Menu

#155 Expansion to guidelines for "haplography"

9.6
done
guidelines (82)
5(medium)
2024-03-21
2021-06-13
No

The current guidelines for ligatures show examples for ligatured letters within a word, and those spanning two words where the ligatured letters are different.

In runic inscriptions, due to runic orthography not allowing the same rune to be written twice in succession, we get another form of "ligature" where the same rune is shared between words. One example is ok kuþs (and God's) rendered as okuþs , with the k shared between words.

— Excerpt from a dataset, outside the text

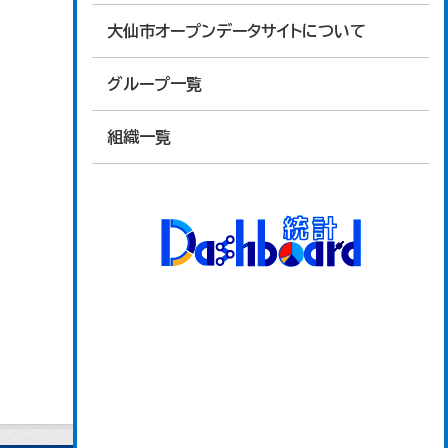
大仙市オープンデータサイトについて
グループ一覧
組織一覧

It would be great to have guidelines on how to handle such examples, either as an expansion of ligatures, or whether it should be handled as an omitted character. It also raises the question on how the xslt would handle such a case.

Discussion

  • BODARD Gabriel

    BODARD Gabriel - 2021-06-14
    • labels: --> guidelines
     
  • BODARD Gabriel

    BODARD Gabriel - 2021-06-14

    In a Greek inscription I would call this a haplography, i.e. a kind of omission. I guess it's slightly different when it's a common linguistic phenomenon rather than an error/irregular spelling, but from your description I don't see why it needs special handling. The "k" in "okuþs" looks no different from a normal "k", right? The only difficulty is in tokenisation—much as words written with crasis in Greek, which we currently handle with a single <w> with two values in @lemma.

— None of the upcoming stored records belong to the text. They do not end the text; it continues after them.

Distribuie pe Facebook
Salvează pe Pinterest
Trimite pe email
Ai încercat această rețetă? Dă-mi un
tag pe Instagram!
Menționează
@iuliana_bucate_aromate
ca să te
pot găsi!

    I certainly wouldn't call this a ligature, unless I'm very much misunderstanding or missing something…

     
    • Karl Farrugia

      Karl Farrugia - 2021-06-14

      No the k there would certainly not look differently. As you say, the difficultly is indeed in the tokenisation and in any eventual possibility for analysis, and I was wondering if a similar solution to the ligature with <link> could be used (which is why I was thinking about ligatures even though it certainly is not one). However your solution with crasis could certainly work, although perhaps I might have missed it in the guidelines.
      Thank you so much for your response!

       
      • BODARD Gabriel

        BODARD Gabriel - 2021-06-14

        It's quite possible that the crasis solution is not mentioned in the Guidelines (another ticket to request adding it, and suggest where? Under <w> or somewhere else?), but in short this is what I have done with this case:

        <w lemma="καί ἐκ">κἆκ</w>

        On the understanding that space-delimited values in @lemma are multiple terms that are all indexed side-by side. In other words, this is functionally equivalent to, but more elegant than <w lemma="καί"><w lemma="ἐκ">κἆκ</w></w>.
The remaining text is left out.